Image deduplicator using CNN, Cosine Similarity, Image Hashing, Structural Similarity Index Measurement, and Euclidean Distance
You can install Antidupe using pip:
pip install antidupe
from antidupe import Antidupe
from PIL import Image
# Initialize Antidupe
antidupe = Antidupe()
# Load images (as numpy arrays or PIL.Image objects)
image1 = Image.open("image1.jpg")
image2 = Image.open("image2.jpg")
# Check for duplicates
is_duplicate = antidupe.predict([image1, image2])
if is_duplicate:
print("Duplicate images detected!")
else:
print("Images are not duplicates.")
You can customize the similarity thresholds for each technique during runtime or initialization:
- Note that negative values will disable the measurement layer.
# Initialize Antidupe with custom thresholds
custom_thresholds = {
'ih': 0.2, # Image Hash
'ssim': 0.2, # SSIM
'cs': 0.2, # Cosine Similarity
'cnn': 0.2, # CNN
'dedup': 0.1 # Mobilenet
}
antidupe = Antidupe(limits=custom_thresholds)
# Check for duplicates
is_duplicate = antidupe.predict([image1, image2])
You can enable debug mode to print debugging messages:
# Initialize Antidupe with debug mode enabled
antidupe = Antidupe(debug=True)
# Check for duplicates
is_duplicate = antidupe.predict([image1, image2])

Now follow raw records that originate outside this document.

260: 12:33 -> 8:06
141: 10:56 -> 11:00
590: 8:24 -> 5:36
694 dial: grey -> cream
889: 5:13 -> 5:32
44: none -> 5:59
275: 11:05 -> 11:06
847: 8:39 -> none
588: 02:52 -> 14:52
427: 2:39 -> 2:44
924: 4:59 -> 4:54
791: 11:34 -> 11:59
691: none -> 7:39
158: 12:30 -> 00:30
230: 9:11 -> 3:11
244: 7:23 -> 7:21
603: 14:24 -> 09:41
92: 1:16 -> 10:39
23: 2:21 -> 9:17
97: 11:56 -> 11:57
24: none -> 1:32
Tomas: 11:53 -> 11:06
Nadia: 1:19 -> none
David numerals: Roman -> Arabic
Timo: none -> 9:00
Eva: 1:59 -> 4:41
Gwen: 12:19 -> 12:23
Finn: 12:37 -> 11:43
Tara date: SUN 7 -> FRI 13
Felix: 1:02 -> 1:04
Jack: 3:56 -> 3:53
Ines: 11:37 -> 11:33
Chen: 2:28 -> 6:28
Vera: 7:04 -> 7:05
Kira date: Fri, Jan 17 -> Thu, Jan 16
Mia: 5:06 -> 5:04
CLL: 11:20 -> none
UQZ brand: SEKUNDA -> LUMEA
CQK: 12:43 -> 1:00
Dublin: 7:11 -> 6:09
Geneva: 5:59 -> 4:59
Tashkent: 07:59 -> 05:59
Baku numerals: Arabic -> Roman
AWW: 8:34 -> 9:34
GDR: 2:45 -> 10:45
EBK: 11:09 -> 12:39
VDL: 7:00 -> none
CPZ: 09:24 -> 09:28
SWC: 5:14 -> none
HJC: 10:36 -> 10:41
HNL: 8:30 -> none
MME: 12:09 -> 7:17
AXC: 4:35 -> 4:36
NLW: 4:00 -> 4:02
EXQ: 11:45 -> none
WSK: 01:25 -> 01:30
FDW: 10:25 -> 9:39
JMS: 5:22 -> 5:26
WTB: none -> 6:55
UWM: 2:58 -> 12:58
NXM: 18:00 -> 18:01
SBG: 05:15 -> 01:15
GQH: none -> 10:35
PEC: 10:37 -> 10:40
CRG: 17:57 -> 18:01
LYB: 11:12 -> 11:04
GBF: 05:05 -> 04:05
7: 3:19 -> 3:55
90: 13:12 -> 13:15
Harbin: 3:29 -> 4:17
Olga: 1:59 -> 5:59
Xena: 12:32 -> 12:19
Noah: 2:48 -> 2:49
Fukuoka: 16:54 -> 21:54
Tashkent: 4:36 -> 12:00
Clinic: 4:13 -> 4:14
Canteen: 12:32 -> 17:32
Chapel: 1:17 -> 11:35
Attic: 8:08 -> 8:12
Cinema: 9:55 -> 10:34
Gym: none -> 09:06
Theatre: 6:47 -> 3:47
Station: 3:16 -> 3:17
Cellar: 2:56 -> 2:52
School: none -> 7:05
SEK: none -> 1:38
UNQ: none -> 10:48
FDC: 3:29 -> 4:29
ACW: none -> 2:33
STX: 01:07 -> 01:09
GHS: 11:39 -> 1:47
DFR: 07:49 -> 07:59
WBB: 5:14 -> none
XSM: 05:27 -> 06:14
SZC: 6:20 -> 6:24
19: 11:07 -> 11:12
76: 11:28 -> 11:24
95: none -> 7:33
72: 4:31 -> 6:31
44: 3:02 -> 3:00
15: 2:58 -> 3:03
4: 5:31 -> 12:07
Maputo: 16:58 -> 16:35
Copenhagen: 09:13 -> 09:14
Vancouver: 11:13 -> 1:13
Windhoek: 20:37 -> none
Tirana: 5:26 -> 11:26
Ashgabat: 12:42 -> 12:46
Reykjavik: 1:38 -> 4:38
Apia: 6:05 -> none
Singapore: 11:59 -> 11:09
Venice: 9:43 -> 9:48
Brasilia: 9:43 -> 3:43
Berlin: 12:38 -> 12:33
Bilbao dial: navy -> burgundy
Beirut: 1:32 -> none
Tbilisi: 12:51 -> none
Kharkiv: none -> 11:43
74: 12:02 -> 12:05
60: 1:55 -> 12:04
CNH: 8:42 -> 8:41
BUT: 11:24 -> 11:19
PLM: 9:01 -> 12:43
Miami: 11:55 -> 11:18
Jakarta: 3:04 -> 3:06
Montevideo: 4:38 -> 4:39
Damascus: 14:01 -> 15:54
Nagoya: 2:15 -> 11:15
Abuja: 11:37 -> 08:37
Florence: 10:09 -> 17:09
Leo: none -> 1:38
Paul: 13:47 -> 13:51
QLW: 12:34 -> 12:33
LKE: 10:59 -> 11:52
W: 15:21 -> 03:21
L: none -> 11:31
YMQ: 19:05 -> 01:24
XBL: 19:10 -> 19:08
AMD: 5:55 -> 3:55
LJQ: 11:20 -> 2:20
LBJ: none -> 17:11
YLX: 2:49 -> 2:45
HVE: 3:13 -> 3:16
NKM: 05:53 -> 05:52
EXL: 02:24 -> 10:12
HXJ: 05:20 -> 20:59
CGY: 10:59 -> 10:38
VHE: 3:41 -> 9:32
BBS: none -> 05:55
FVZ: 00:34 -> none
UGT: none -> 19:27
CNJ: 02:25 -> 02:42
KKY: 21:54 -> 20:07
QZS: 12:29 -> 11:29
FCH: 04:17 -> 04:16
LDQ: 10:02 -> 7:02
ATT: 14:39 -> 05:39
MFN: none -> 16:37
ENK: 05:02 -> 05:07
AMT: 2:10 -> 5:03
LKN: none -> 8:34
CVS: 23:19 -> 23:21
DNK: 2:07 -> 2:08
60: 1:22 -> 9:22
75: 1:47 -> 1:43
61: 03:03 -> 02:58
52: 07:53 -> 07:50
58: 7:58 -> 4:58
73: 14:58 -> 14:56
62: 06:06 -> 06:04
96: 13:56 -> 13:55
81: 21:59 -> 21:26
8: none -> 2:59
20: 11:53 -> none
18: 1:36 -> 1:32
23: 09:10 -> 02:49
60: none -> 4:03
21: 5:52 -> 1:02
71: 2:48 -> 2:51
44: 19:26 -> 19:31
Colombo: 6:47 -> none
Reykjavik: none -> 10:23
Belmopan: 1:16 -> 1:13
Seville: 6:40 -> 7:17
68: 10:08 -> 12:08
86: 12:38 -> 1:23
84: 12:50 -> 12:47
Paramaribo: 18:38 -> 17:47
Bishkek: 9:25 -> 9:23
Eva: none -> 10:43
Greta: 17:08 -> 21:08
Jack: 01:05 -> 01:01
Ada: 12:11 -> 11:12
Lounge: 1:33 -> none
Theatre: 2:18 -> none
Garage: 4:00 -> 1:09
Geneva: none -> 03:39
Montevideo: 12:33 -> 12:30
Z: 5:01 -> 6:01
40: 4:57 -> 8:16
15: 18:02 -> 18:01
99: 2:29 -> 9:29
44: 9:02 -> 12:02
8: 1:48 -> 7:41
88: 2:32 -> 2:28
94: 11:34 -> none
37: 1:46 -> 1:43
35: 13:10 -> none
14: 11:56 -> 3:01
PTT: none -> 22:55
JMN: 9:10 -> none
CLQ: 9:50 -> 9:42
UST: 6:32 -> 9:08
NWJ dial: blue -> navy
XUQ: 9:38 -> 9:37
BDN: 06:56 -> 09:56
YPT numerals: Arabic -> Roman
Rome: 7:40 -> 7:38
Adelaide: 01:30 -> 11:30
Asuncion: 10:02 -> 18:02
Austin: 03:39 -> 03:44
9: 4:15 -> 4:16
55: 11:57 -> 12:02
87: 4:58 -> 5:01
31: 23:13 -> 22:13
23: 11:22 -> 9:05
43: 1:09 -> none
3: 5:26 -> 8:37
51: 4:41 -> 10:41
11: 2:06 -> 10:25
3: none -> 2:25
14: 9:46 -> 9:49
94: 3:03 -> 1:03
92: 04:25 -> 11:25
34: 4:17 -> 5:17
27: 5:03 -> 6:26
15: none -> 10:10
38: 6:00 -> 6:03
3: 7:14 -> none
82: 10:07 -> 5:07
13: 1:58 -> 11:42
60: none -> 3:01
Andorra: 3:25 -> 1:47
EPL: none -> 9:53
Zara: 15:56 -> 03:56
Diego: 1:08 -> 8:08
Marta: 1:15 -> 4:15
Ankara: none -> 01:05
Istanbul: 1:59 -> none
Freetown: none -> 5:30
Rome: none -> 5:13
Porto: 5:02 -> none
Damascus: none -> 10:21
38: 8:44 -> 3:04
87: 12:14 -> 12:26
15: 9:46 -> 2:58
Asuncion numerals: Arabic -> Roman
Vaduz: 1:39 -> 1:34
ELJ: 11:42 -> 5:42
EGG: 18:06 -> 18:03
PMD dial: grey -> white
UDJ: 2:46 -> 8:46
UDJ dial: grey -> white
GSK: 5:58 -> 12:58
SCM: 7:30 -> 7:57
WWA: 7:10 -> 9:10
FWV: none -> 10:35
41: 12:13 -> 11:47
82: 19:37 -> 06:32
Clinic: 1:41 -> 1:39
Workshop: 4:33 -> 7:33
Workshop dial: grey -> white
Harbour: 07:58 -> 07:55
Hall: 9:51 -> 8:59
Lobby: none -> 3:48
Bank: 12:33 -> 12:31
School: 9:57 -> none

You can change the similarity thresholds during runtime:
# Set new limits during runtime
new_thresholds = {
'ih': 0.1,
'ssim': 0.1,
'cs': 0.1,
'cnn': 0.1,
'dedup': 0.15
}
antidupe.set_limits(limits=new_thresholds)
# Check for duplicates
is_duplicate = antidupe.predict([image1, image2])
- Python 3.x
- SSIM PIL
- ImageDeDup
- NumPy
- MatPlotLib
- Pillow
- ImageHash
- Torch
- Efficientnet Pytorch
- TorchVision
This project is licensed under the Apache 2.0 License - see the LICENSE file for details.